Long-term ambrisentan therapy for the treatment of pulmonary arterial hypertension.
Author(s): Oudiz RJ, Galie N, Olschewski H, Torres F, Frost A, Ghofrani HA, Badesch DB, McGoon MD, McLaughlin VV, Roecker EB, Harrison BC, Despain D, Dufton C, Rubin LJ, ARIES Study Group
Affiliation(s): LA Biomedical Research Institute at Harbor-UCLA Medical Center, Torrance, California, USA. email@example.com
Publication date & source: 2009-11-17, J Am Coll Cardiol., 54(21):1971-81.

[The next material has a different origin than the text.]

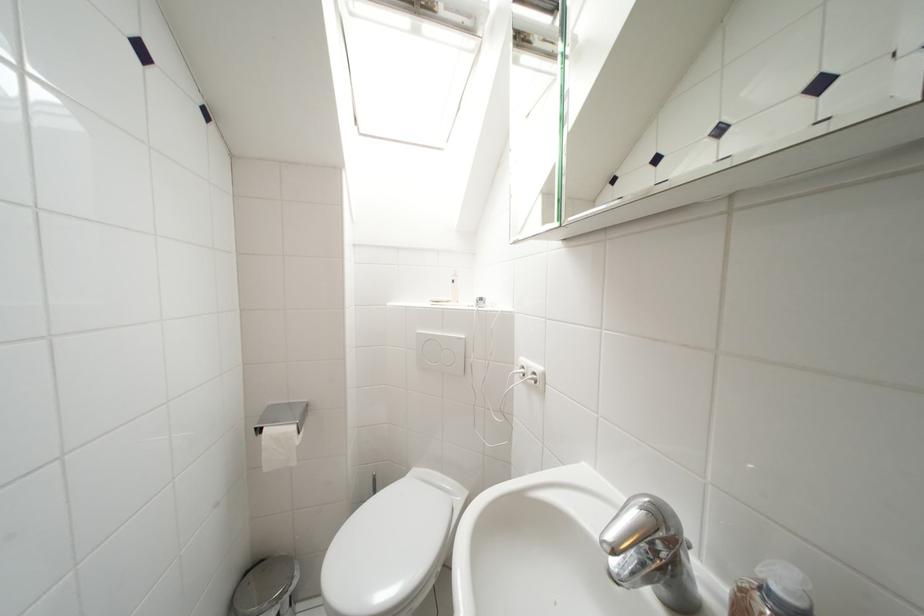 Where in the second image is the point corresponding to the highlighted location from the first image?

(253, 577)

Publication type: Comparative Study; Multicenter Study; Randomized Controlled Trial
OBJECTIVES: This study evaluated the safety and efficacy of ambrisentan for a period of 2 years in patients with pulmonary arterial hypertension (PAH). BACKGROUND: Ambrisentan is an oral, once-daily endothelin receptor antagonist that is selective for the endothelin type A receptor. The ARIES-1 (Ambrisentan in Pulmonary Arterial Hypertension, Randomized, Double-Blind, Placebo-Controlled, Multicenter, Efficacy Studies) and ARIES-2 trials were the pivotal 12-week, placebo-controlled studies that led to the regulatory approval of ambrisentan (5 and 10 mg) for the treatment of PAH. METHODS: In the ARIES-1 and -2 studies, and the subsequent long-term extension protocol, the ARIES-E study, 383 patients received ambrisentan (2.5, 5, or 10 mg). Efficacy and safety assessments are presented from the time of the first dose of ambrisentan for all patients with post-baseline data. RESULTS: After 2 years of ambrisentan exposure, the mean change from baseline in 6-min walk distance was improved for the 5-mg (+23 m; 95% confidence interval: 9 to 38 m) and 10-mg (+28 m; 95% confidence interval: 11 to 45 m) groups. Estimates of survival and freedom from clinical worsening for the combined dose group were 94% and 83%, respectively, at 1 year and 88% and 72%, respectively, at 2 years. The annualized risk of aminotransferase abnormalities >3x the upper limit of normal was approximately 2% per year; most of these events were mild and did not lead to discontinuation of drug. CONCLUSIONS: Two years of ambrisentan treatment was associated with sustained improvements in exercise capacity and a low risk of clinical worsening and death in patients with PAH. Ambrisentan was generally well tolerated and had a low risk of aminotransferase abnormalities over the 2-year study period. (A Long Term Study of Ambrisentan in Pulmonary Arterial Hypertension Subjects Having Completed AMB-320 or AMB-321; NCT00578786).